— YOUR INSTRUCTIONS —
In the records below, find the line with "Хорошая организация. Успешно и в срок решают", then copy each line exactly until you have copied the line with "DPRD Prov Kalteng". Leave any picture out.

— RECORDS TO PROCESS —
- Opening Delimiter -

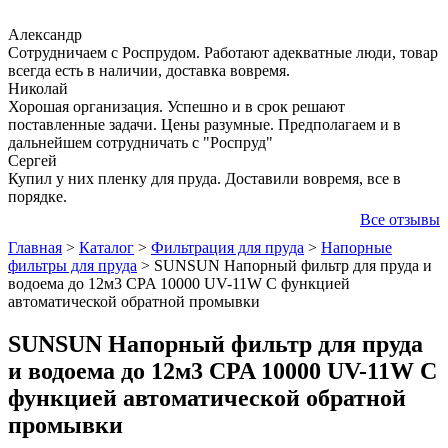
Александр
Сотрудничаем с Роспрудом. Работают адекватные люди, товар
всегда есть в наличии, доставка вовремя.
Николай
Хорошая организация. Успешно и в срок решают
поставленные задачи. Цены разумные. Предполагаем и в
дальнейшем сотрудничать с "Роспруд"
Сергей
Купил у них пленку для пруда. Доставили вовремя, все в
порядке.
Все отзывы
Главная
>
Каталог
>
Фильтрация для пруда
>
Напорные
фильтры для пруда
>
SUNSUN Напорный фильтр для пруда и
водоема до 12м3 CPA 10000 UV-11W С функцией
автоматической обратной промывки
SUNSUN Напорный фильтр для пруда
и водоема до 12м3 CPA 10000 UV-11W С
функцией автоматической обратной
промывки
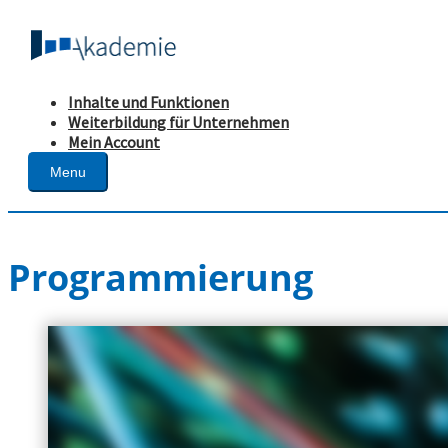
Inhalte und Funktionen
Weiterbildung für Unternehmen
Mein Account
Menu
Programmierung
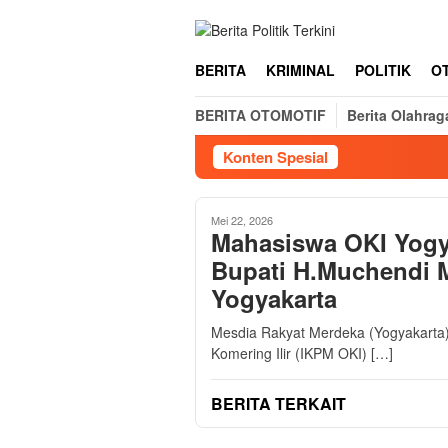
Loncat
ke
konten
BERITA
KRIMINAL
POLITIK
O
BERITA OTOMOTIF
Berita Olahrag
Konten Spesial
Mei 22, 2026
Mahasiswa OKI Yogy
Bupati H.Muchendi M
Yogyakarta
Mesdia Rakyat Merdeka (Yogyakarta
Komering Ilir (IKPM OKI) […]
BERITA TERKAIT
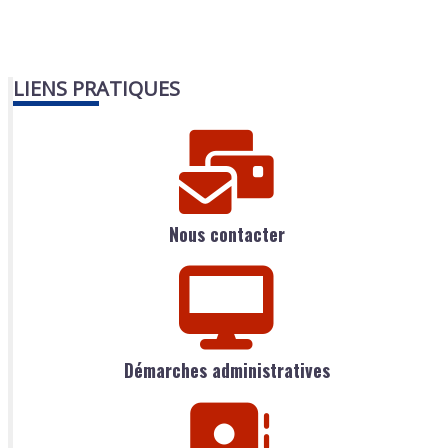
LIENS PRATIQUES
Nous contacter
Démarches administratives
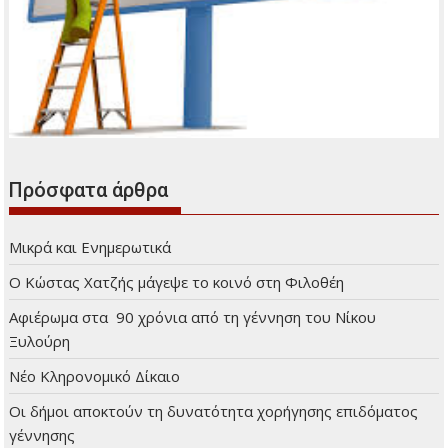
Διαφήμιση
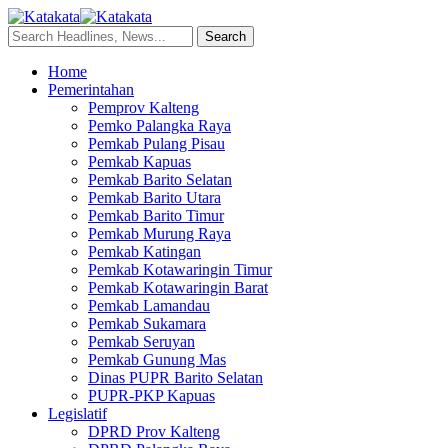
Home
Pemerintahan
Pemprov Kalteng
Pemko Palangka Raya
Pemkab Pulang Pisau
Pemkab Kapuas
Pemkab Barito Selatan
Pemkab Barito Utara
Pemkab Barito Timur
Pemkab Murung Raya
Pemkab Katingan
Pemkab Kotawaringin Timur
Pemkab Kotawaringin Barat
Pemkab Lamandau
Pemkab Sukamara
Pemkab Seruyan
Pemkab Gunung Mas
Dinas PUPR Barito Selatan
PUPR-PKP Kapuas
Legislatif
DPRD Prov Kalteng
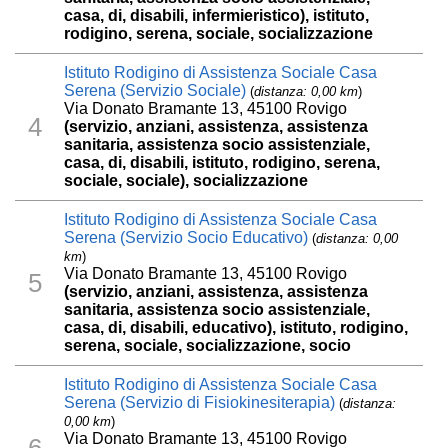
casa, di, disabili, infermieristico), istituto,
rodigino, serena, sociale, socializzazione
Istituto Rodigino di Assistenza Sociale Casa
Serena (Servizio Sociale)
(
distanza: 0,00 km
)
Via Donato Bramante 13, 45100 Rovigo
4
(servizio, anziani, assistenza, assistenza
sanitaria, assistenza socio assistenziale,
casa, di, disabili, istituto, rodigino, serena,
sociale, sociale), socializzazione
Istituto Rodigino di Assistenza Sociale Casa
Serena (Servizio Socio Educativo)
(
distanza: 0,00
km
)
Via Donato Bramante 13, 45100 Rovigo
5
(servizio, anziani, assistenza, assistenza
sanitaria, assistenza socio assistenziale,
casa, di, disabili, educativo), istituto, rodigino,
serena, sociale, socializzazione, socio
Istituto Rodigino di Assistenza Sociale Casa
Serena (Servizio di Fisiokinesiterapia)
(
distanza:
0,00 km
)
Via Donato Bramante 13, 45100 Rovigo
6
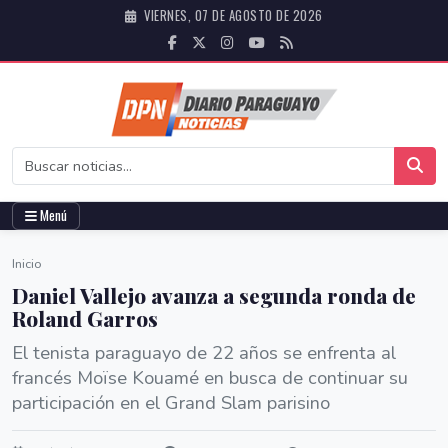
VIERNES, 07 DE AGOSTO DE 2026
Menú
Inicio
Daniel Vallejo avanza a segunda ronda de
Roland Garros
El tenista paraguayo de 22 años se enfrenta al
francés Moïse Kouamé en busca de continuar su
participación en el Grand Slam parisino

- Closing Delimiter -

— RESULT —
Хорошая организация. Успешно и в срок решают
поставленные задачи. Цены разумные. Предполагаем и в
дальнейшем сотрудничать с "Роспруд"
Сергей
Купил у них пленку для пруда. Доставили вовремя, все в
порядке.
Все отзывы
Главная
>
Каталог
>
Фильтрация для пруда
>
Напорные
фильтры для пруда
>
SUNSUN Напорный фильтр для пруда и
водоема до 12м3 CPA 10000 UV-11W С функцией
автоматической обратной промывки
SUNSUN Напорный фильтр для пруда
и водоема до 12м3 CPA 10000 UV-11W С
функцией автоматической обратной
промывки
Inhalte und Funktionen
Weiterbildung für Unternehmen
Mein Account
Menu
Programmierung
Loncat
ke
konten
BERITA
KRIMINAL
POLITIK
O
BERITA OTOMOTIF
Berita Olahrag
Konten Spesial
Mei 22, 2026
Mahasiswa OKI Yogy
Bupati H.Muchendi M
Yogyakarta
Mesdia Rakyat Merdeka (Yogyakarta
Komering Ilir (IKPM OKI) […]
BERITA TERKAIT
LIENS PRATIQUES
Nous contacter
Démarches administratives
Διαφήμιση
Home
Pemerintahan
Pemprov Kalteng
Pemko Palangka Raya
Pemkab Pulang Pisau
Pemkab Kapuas
Pemkab Barito Selatan
Pemkab Barito Utara
Pemkab Barito Timur
Pemkab Murung Raya
Pemkab Katingan
Pemkab Kotawaringin Timur
Pemkab Kotawaringin Barat
Pemkab Lamandau
Pemkab Sukamara
Pemkab Seruyan
Pemkab Gunung Mas
Dinas PUPR Barito Selatan
PUPR-PKP Kapuas
Legislatif
DPRD Prov Kalteng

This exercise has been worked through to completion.